Stacja 16 - komiks, który czyta się jednym tchem i jednak trochę zbyt szybko
I chociaż można spodziewać się zakończenia komiksu to wcale nie jestem rozczarowany
Co do samego wydania nie wiem co się stało ale papier jest wręcz koszmarny!...niby kreda a strasznie miękki i dziwnie się przerzuca strony. przy takim formacie fajniejszy byłby sztywniejszy papier ale coś widzę, że mocno chcieli zejść z ceną.
Co do edycji komiksów z nazwiskiem
Hermann na okładce to WK nie ma chyba szczęścia.
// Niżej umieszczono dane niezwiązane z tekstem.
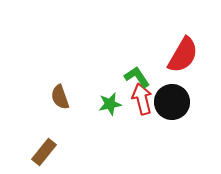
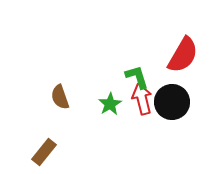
green L-shape: rotated 16 degrees clockwise
green star: rotated 20 degrees counterclockwise
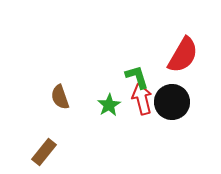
green star: moved 1 px left, 1 px down
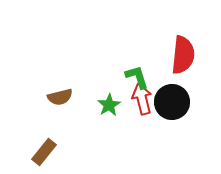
red semicircle: rotated 24 degrees counterclockwise
brown semicircle: rotated 85 degrees counterclockwise
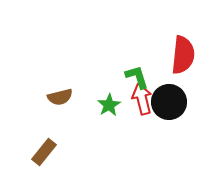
black circle: moved 3 px left
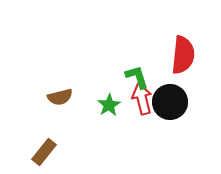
black circle: moved 1 px right
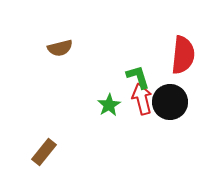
green L-shape: moved 1 px right
brown semicircle: moved 49 px up
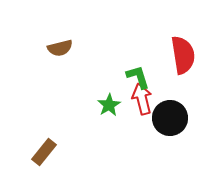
red semicircle: rotated 15 degrees counterclockwise
black circle: moved 16 px down
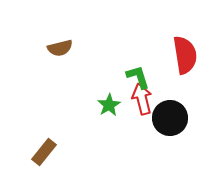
red semicircle: moved 2 px right
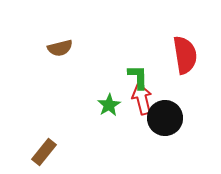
green L-shape: rotated 16 degrees clockwise
black circle: moved 5 px left
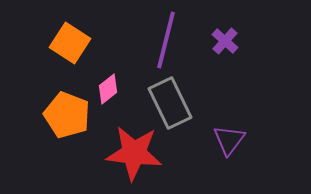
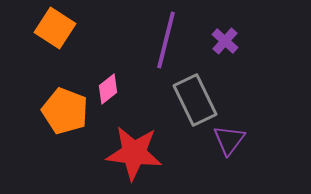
orange square: moved 15 px left, 15 px up
gray rectangle: moved 25 px right, 3 px up
orange pentagon: moved 2 px left, 4 px up
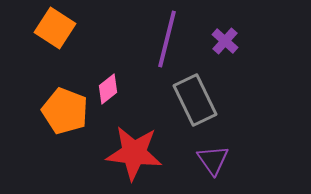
purple line: moved 1 px right, 1 px up
purple triangle: moved 16 px left, 20 px down; rotated 12 degrees counterclockwise
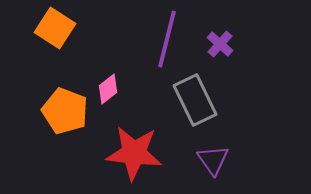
purple cross: moved 5 px left, 3 px down
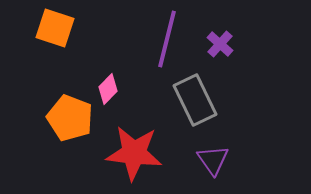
orange square: rotated 15 degrees counterclockwise
pink diamond: rotated 8 degrees counterclockwise
orange pentagon: moved 5 px right, 7 px down
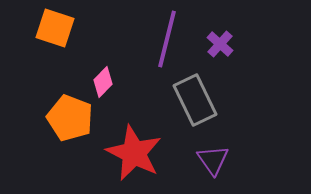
pink diamond: moved 5 px left, 7 px up
red star: rotated 20 degrees clockwise
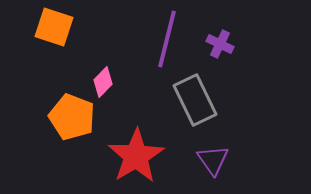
orange square: moved 1 px left, 1 px up
purple cross: rotated 16 degrees counterclockwise
orange pentagon: moved 2 px right, 1 px up
red star: moved 2 px right, 3 px down; rotated 14 degrees clockwise
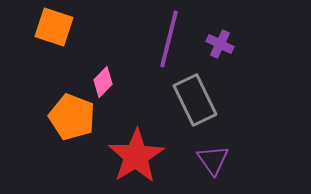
purple line: moved 2 px right
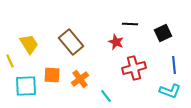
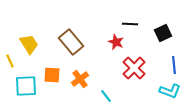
red cross: rotated 30 degrees counterclockwise
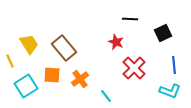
black line: moved 5 px up
brown rectangle: moved 7 px left, 6 px down
cyan square: rotated 30 degrees counterclockwise
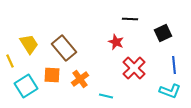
cyan line: rotated 40 degrees counterclockwise
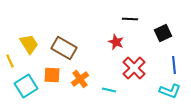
brown rectangle: rotated 20 degrees counterclockwise
cyan line: moved 3 px right, 6 px up
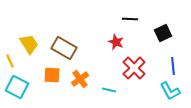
blue line: moved 1 px left, 1 px down
cyan square: moved 9 px left, 1 px down; rotated 30 degrees counterclockwise
cyan L-shape: rotated 40 degrees clockwise
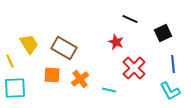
black line: rotated 21 degrees clockwise
blue line: moved 2 px up
cyan square: moved 2 px left, 1 px down; rotated 30 degrees counterclockwise
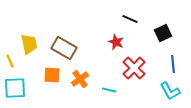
yellow trapezoid: rotated 20 degrees clockwise
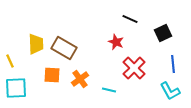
yellow trapezoid: moved 7 px right; rotated 10 degrees clockwise
cyan square: moved 1 px right
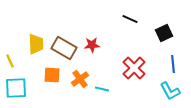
black square: moved 1 px right
red star: moved 24 px left, 3 px down; rotated 28 degrees counterclockwise
cyan line: moved 7 px left, 1 px up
Wieże mają albo nierówne nadruki na grzbietach albo sam grzbiet jest wygięty w stosunku do okładki (nie jest zachowany kąt 90st.). Przy
Stacji 16 mam podobnie: grzbiet przekrzywiony i co ciekawe - tylna część okładki jest większa (i nie symetryczna) w stosunku do jej przedniej części. Papier rzeczywiście też mógłby być o większej gramaturze (coś jak ma
Blacksad), bo przy tej wielkości albumu naprawdę słabo się te kartki przerzuca.
Wiem, nic wielkiego i się czepiam, ale jednak fajnie by było jakby i te komiksy były wydawane z precyzją i jakością jaką ma np.
Kot Rabina.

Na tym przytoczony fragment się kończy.